→ **TASK BRIEF**
Images are not part of the copy; transcribe all the data exactly.
*** Begin section ***
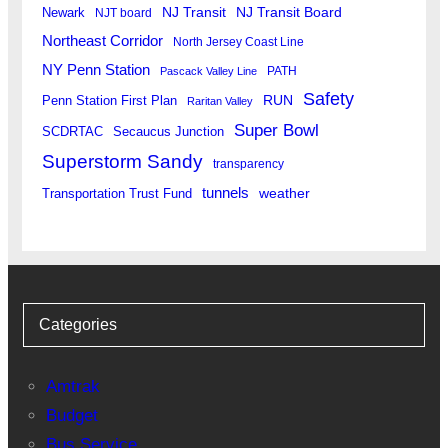
Newark
NJ Transit
NJ Transit Board
NJT board
Northeast Corridor
North Jersey Coast Line
NY Penn Station
PATH
Pascack Valley Line
Safety
RUN
Penn Station First Plan
Raritan Valley
Super Bowl
SCDRTAC
Secaucus Junction
Superstorm Sandy
transparency
tunnels
weather
Transportation Trust Fund
Categories
Amtrak
Budget
Bus Service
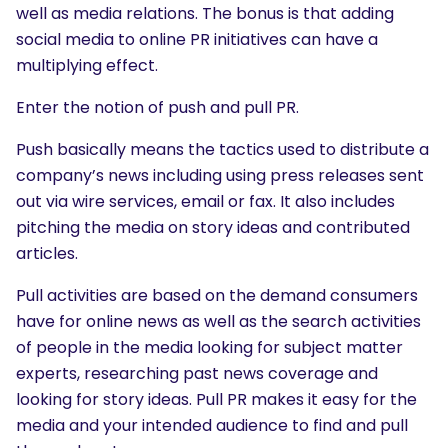
well as media relations. The bonus is that adding
social media to online PR initiatives can have a
multiplying effect.
Enter the notion of push and pull PR.
Push basically means the tactics used to distribute a
company’s news including using press releases sent
out via wire services, email or fax. It also includes
pitching the media on story ideas and contributed
articles.
Pull activities are based on the demand consumers
have for online news as well as the search activities
of people in the media looking for subject matter
experts, researching past news coverage and
looking for story ideas. Pull PR makes it easy for the
media and your intended audience to find and pull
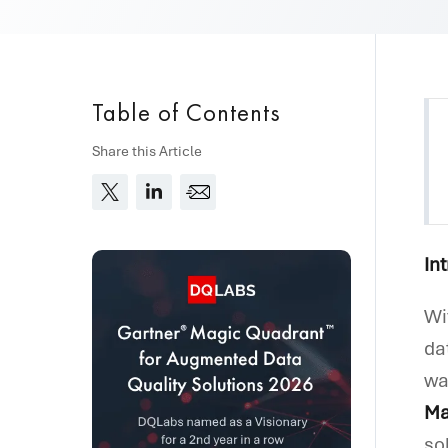
Table of Contents
Share this Article
In
Wi
da
wa
Ma
so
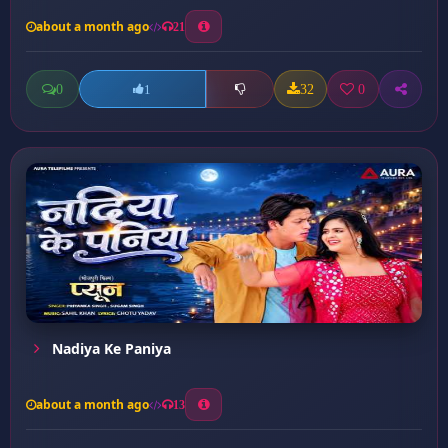
about a month ago
21
0
32
0
1
Nadiya Ke Paniya
about a month ago
13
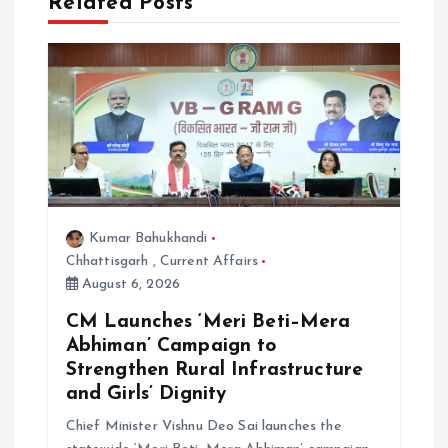
Related Posts
a
t
i
o
n
Kumar Bahukhandi
Chhattisgarh
,
Current Affairs
August 6, 2026
CM Launches ‘Meri Beti–Mera
Abhiman’ Campaign to
Strengthen Rural Infrastructure
and Girls’ Dignity
Chief Minister Vishnu Deo Sai launches the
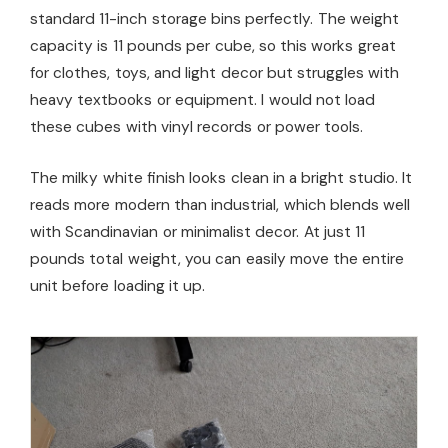
standard 11-inch storage bins perfectly. The weight
capacity is 11 pounds per cube, so this works great
for clothes, toys, and light decor but struggles with
heavy textbooks or equipment. I would not load
these cubes with vinyl records or power tools.
The milky white finish looks clean in a bright studio. It
reads more modern than industrial, which blends well
with Scandinavian or minimalist decor. At just 11
pounds total weight, you can easily move the entire
unit before loading it up.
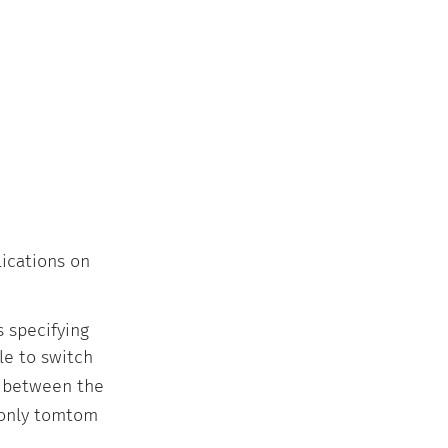
lications on
s specifying
ible to switch
h between the
 only tomtom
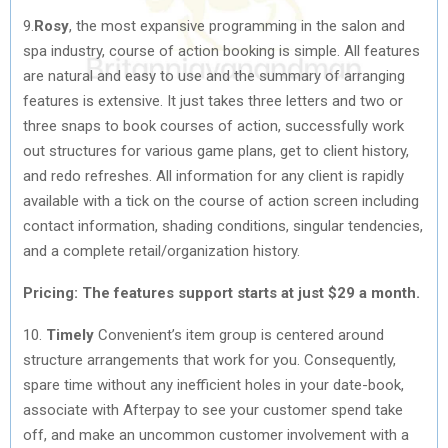
9.
Rosy
, the most expansive programming in the salon and
spa industry, course of action booking is simple. All features
are natural and easy to use and the summary of arranging
features is extensive. It just takes three letters and two or
three snaps to book courses of action, successfully work
out structures for various game plans, get to client history,
and redo refreshes. All information for any client is rapidly
available with a tick on the course of action screen including
contact information, shading conditions, singular tendencies,
and a complete retail/organization history.
Pricing: The features support starts at just $29 a month.
10.
Timely
Convenient’s item group is centered around
structure arrangements that work for you. Consequently,
spare time without any inefficient holes in your date-book,
associate with Afterpay to see your customer spend take
off, and make an uncommon customer involvement with a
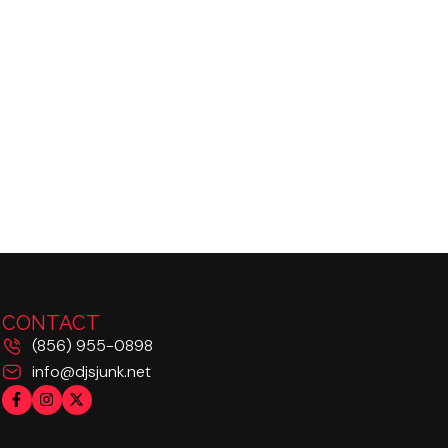
CONTACT
(856) 955-0898
info@djsjunk.net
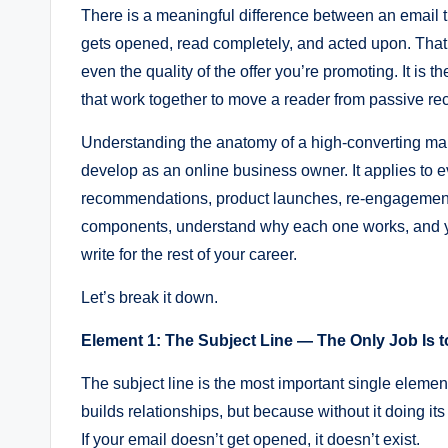
There is a meaningful difference between an email 
gets opened, read completely, and acted upon. That diffe
even the quality of the offer you’re promoting. It is t
that work together to move a reader from passive reci
Understanding the anatomy of a high-converting mark
develop as an online business owner. It applies to 
recommendations, product launches, re-engagement
components, understand why each one works, and yo
write for the rest of your career.
Let’s break it down.
Element 1: The Subject Line — The Only Job Is t
The subject line is the most important single elemen
builds relationships, but because without it doing it
If your email doesn’t get opened, it doesn’t exist.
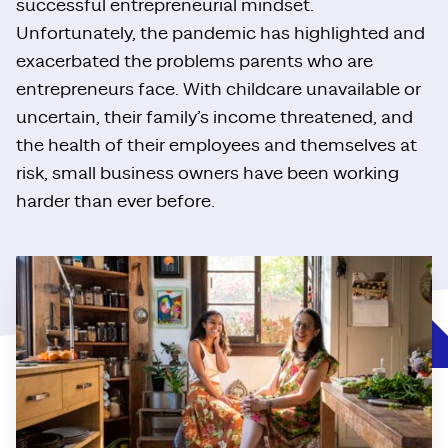
successful entrepreneurial mindset.
Unfortunately, the pandemic has highlighted and
exacerbated the problems parents who are
entrepreneurs face. With childcare unavailable or
uncertain, their family’s income threatened, and
the health of their employees and themselves at
risk, small business owners have been working
harder than ever before.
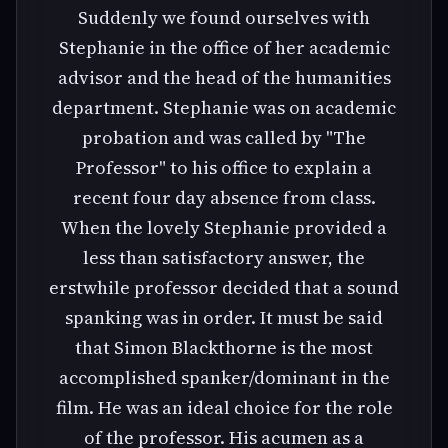
Suddenly we found ourselves with
Stephanie in the office of her academic
advisor and the head of the humanities
department. Stephanie was on academic
probation and was called by "The
Professor" to his office to explain a
recent four day absence from class.
When the lovely Stephanie provided a
less than satisfactory answer, the
erstwhile professor decided that a sound
spanking was in order. It must be said
that Simon Blackthorne is the most
accomplished spanker/dominant in the
film. He was an ideal choice for the role
of the professor. His acumen as a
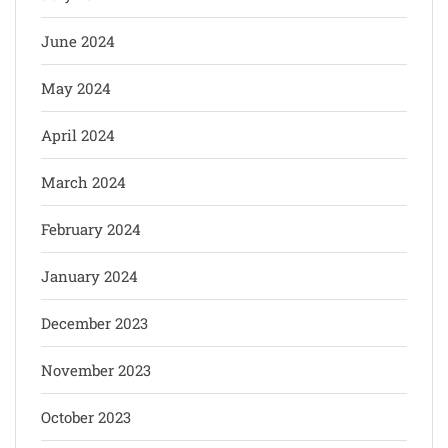
June 2024
May 2024
April 2024
March 2024
February 2024
January 2024
December 2023
November 2023
October 2023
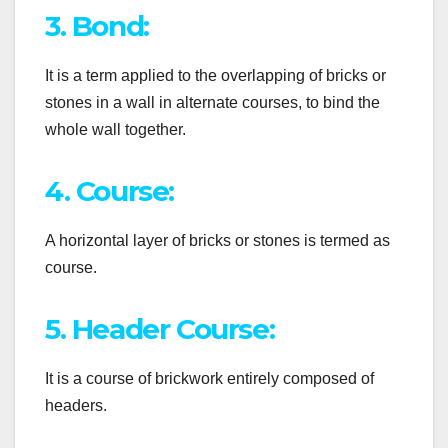
3. Bond:
It is a term applied to the overlapping of bricks or
stones in a wall in alternate courses, to bind the
whole wall together.
4. Course:
A horizontal layer of bricks or stones is termed as
course.
5. Header Course:
It is a course of brickwork entirely composed of
headers.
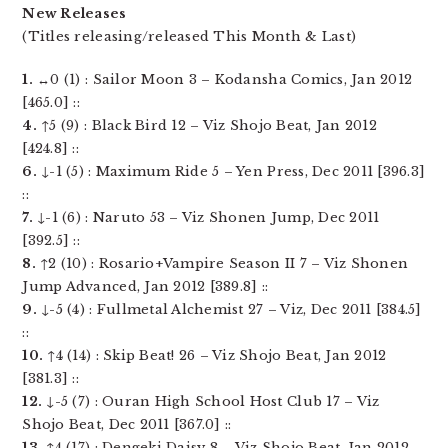
New Releases
(Titles releasing/released This Month & Last)
1.
↔0 (1) : Sailor Moon 3 – Kodansha Comics, Jan 2012
[465.0] ::
4.
↑5 (9) : Black Bird 12 – Viz Shojo Beat, Jan 2012
[424.8] ::
6.
↓-1 (5) : Maximum Ride 5 – Yen Press, Dec 2011 [396.3]
::
7.
↓-1 (6) : Naruto 53 – Viz Shonen Jump, Dec 2011
[392.5] ::
8.
↑2 (10) : Rosario+Vampire Season II 7 – Viz Shonen
Jump Advanced, Jan 2012 [389.8] ::
9.
↓-5 (4) : Fullmetal Alchemist 27 – Viz, Dec 2011 [384.5]
::
10.
↑4 (14) : Skip Beat! 26 – Viz Shojo Beat, Jan 2012
[381.3] ::
12.
↓-5 (7) : Ouran High School Host Club 17 – Viz
Shojo Beat, Dec 2011 [367.0] ::
13.
↑4 (17) : Dengeki Daisy 8 – Viz Shojo Beat, Jan 2012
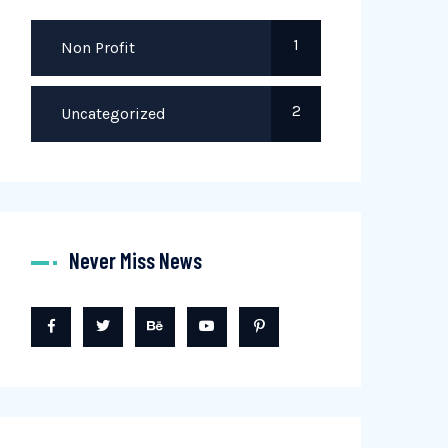
1
Non Profit
2
Uncategorized
Never Miss News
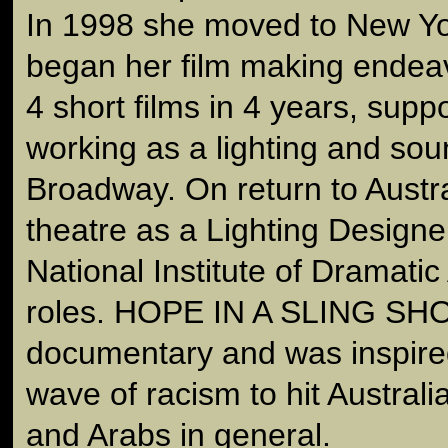
In 1998 she moved to New Y
began her film making endea
4 short films in 4 years, supp
working as a lighting and sou
Broadway. On return to Austra
theatre as a Lighting Designe
National Institute of Dramatic 
roles. HOPE IN A SLING SHOT 
documentary and was inspired
wave of racism to hit Australi
and Arabs in general.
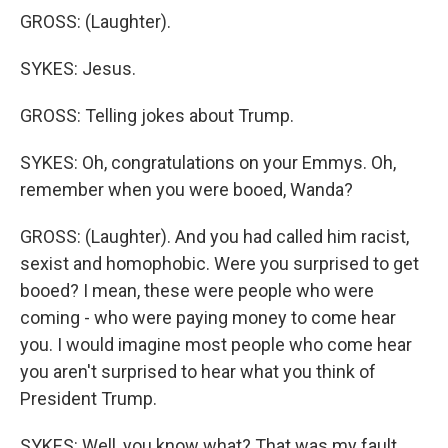
GROSS: (Laughter).
SYKES: Jesus.
GROSS: Telling jokes about Trump.
SYKES: Oh, congratulations on your Emmys. Oh,
remember when you were booed, Wanda?
GROSS: (Laughter). And you had called him racist,
sexist and homophobic. Were you surprised to get
booed? I mean, these were people who were
coming - who were paying money to come hear
you. I would imagine most people who come hear
you aren't surprised to hear what you think of
President Trump.
SYKES: Well, you know what? That was my fault.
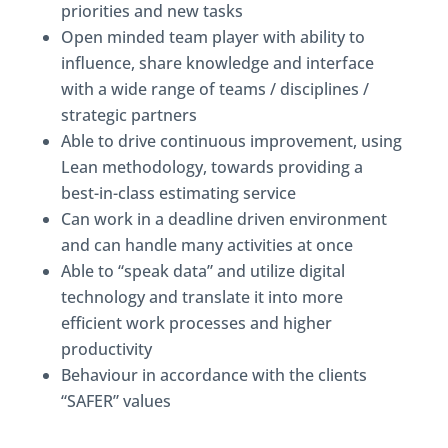
priorities and new tasks
Open minded team player with ability to
influence, share knowledge and interface
with a wide range of teams / disciplines /
strategic partners
Able to drive continuous improvement, using
Lean methodology, towards providing a
best-in-class estimating service
Can work in a deadline driven environment
and can handle many activities at once
Able to “speak data” and utilize digital
technology and translate it into more
efficient work processes and higher
productivity
Behaviour in accordance with the clients
“SAFER” values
*** End section ***
→ **TASK RESULT**
Newark
NJ Transit
NJ Transit Board
NJT board
Northeast Corridor
North Jersey Coast Line
NY Penn Station
PATH
Pascack Valley Line
Safety
RUN
Penn Station First Plan
Raritan Valley
Super Bowl
SCDRTAC
Secaucus Junction
Superstorm Sandy
transparency
tunnels
weather
Transportation Trust Fund
Categories
Amtrak
Budget
Bus Service
well as media relations. The bonus is that adding
social media to online PR initiatives can have a
multiplying effect.
Enter the notion of push and pull PR.
Push basically means the tactics used to distribute a
company’s news including using press releases sent
out via wire services, email or fax. It also includes
pitching the media on story ideas and contributed
articles.
Pull activities are based on the demand consumers
have for online news as well as the search activities
of people in the media looking for subject matter
experts, researching past news coverage and
looking for story ideas. Pull PR makes it easy for the
media and your intended audience to find and pull
Table of Contents
Share this Article
In
Wi
da
wa
Ma
so
about a month ago
21
0
32
0
1
Nadiya Ke Paniya
about a month ago
13
Related Posts
a
t
i
o
n
Kumar Bahukhandi
Chhattisgarh
,
Current Affairs
August 6, 2026
CM Launches ‘Meri Beti–Mera
Abhiman’ Campaign to
Strengthen Rural Infrastructure
and Girls’ Dignity
Chief Minister Vishnu Deo Sai launches the
standard 11-inch storage bins perfectly. The weight
capacity is 11 pounds per cube, so this works great
for clothes, toys, and light decor but struggles with
heavy textbooks or equipment. I would not load
these cubes with vinyl records or power tools.
The milky white finish looks clean in a bright studio. It
reads more modern than industrial, which blends well
with Scandinavian or minimalist decor. At just 11
pounds total weight, you can easily move the entire
unit before loading it up.
lications on
s specifying
ible to switch
h between the
 only tomtom
9.
Rosy
, the most expansive programming in the salon and
spa industry, course of action booking is simple. All features
are natural and easy to use and the summary of arranging
features is extensive. It just takes three letters and two or
three snaps to book courses of action, successfully work
out structures for various game plans, get to client history,
and redo refreshes. All information for any client is rapidly
available with a tick on the course of action screen including
contact information, shading conditions, singular tendencies,
and a complete retail/organization history.
Pricing: The features support starts at just $29 a month.
10.
Timely
Convenient’s item group is centered around
structure arrangements that work for you. Consequently,
spare time without any inefficient holes in your date-book,
associate with Afterpay to see your customer spend take
off, and make an uncommon customer involvement with a
CONTACT
(856) 955-0898
info@djsjunk.net
There is a meaningful difference between an email 
gets opened, read completely, and acted upon. That diffe
even the quality of the offer you’re promoting. It is t
that work together to move a reader from passive reci
Understanding the anatomy of a high-converting mark
develop as an online business owner. It applies to 
recommendations, product launches, re-engagement
components, understand why each one works, and yo
write for the rest of your career.
Let’s break it down.
Element 1: The Subject Line — The Only Job Is t
The subject line is the most important single elemen
builds relationships, but because without it doing it
If your email doesn’t get opened, it doesn’t exist.
successful entrepreneurial mindset.
Unfortunately, the pandemic has highlighted and
exacerbated the problems parents who are
entrepreneurs face. With childcare unavailable or
uncertain, their family’s income threatened, and
the health of their employees and themselves at
risk, small business owners have been working
harder than ever before.
Suddenly we found ourselves with
Stephanie in the office of her academic
advisor and the head of the humanities
department. Stephanie was on academic
probation and was called by "The
Professor" to his office to explain a
recent four day absence from class.
When the lovely Stephanie provided a
less than satisfactory answer, the
erstwhile professor decided that a sound
spanking was in order. It must be said
that Simon Blackthorne is the most
accomplished spanker/dominant in the
film. He was an ideal choice for the role
of the professor. His acumen as a
June 2024
May 2024
April 2024
March 2024
February 2024
January 2024
December 2023
November 2023
October 2023
3. Bond:
It is a term applied to the overlapping of bricks or
stones in a wall in alternate courses, to bind the
whole wall together.
4. Course:
A horizontal layer of bricks or stones is termed as
course.
5. Header Course:
It is a course of brickwork entirely composed of
headers.
New Releases
(Titles releasing/released This Month & Last)
1.
↔0 (1) : Sailor Moon 3 – Kodansha Comics, Jan 2012
[465.0] ::
4.
↑5 (9) : Black Bird 12 – Viz Shojo Beat, Jan 2012
[424.8] ::
6.
↓-1 (5) : Maximum Ride 5 – Yen Press, Dec 2011 [396.3]
::
7.
↓-1 (6) : Naruto 53 – Viz Shonen Jump, Dec 2011
[392.5] ::
8.
↑2 (10) : Rosario+Vampire Season II 7 – Viz Shonen
Jump Advanced, Jan 2012 [389.8] ::
9.
↓-5 (4) : Fullmetal Alchemist 27 – Viz, Dec 2011 [384.5]
::
10.
↑4 (14) : Skip Beat! 26 – Viz Shojo Beat, Jan 2012
[381.3] ::
12.
↓-5 (7) : Ouran High School Host Club 17 – Viz
Shojo Beat, Dec 2011 [367.0] ::
13.
↑4 (17) : Dengeki Daisy 8 – Viz Shojo Beat, Jan 2012
1
Non Profit
2
Uncategorized
Never Miss News
In 1998 she moved to New Y
began her film making endea
4 short films in 4 years, supp
working as a lighting and sou
Broadway. On return to Austra
theatre as a Lighting Designe
National Institute of Dramatic 
roles. HOPE IN A SLING SHOT 
documentary and was inspired
wave of racism to hit Australi
and Arabs in general.
GROSS: (Laughter).
SYKES: Jesus.
GROSS: Telling jokes about Trump.
SYKES: Oh, congratulations on your Emmys. Oh,
remember when you were booed, Wanda?
GROSS: (Laughter). And you had called him racist,
sexist and homophobic. Were you surprised to get
booed? I mean, these were people who were
coming - who were paying money to come hear
you. I would imagine most people who come hear
you aren't surprised to hear what you think of
President Trump.
SYKES: Well, you know what? That was my fault.
priorities and new tasks
Open minded team player with ability to
influence, share knowledge and interface
with a wide range of teams / disciplines /
strategic partners
Able to drive continuous improvement, using
Lean methodology, towards providing a
best-in-class estimating service
Can work in a deadline driven environment
and can handle many activities at once
Able to “speak data” and utilize digital
technology and translate it into more
efficient work processes and higher
productivity
Behaviour in accordance with the clients
“SAFER” values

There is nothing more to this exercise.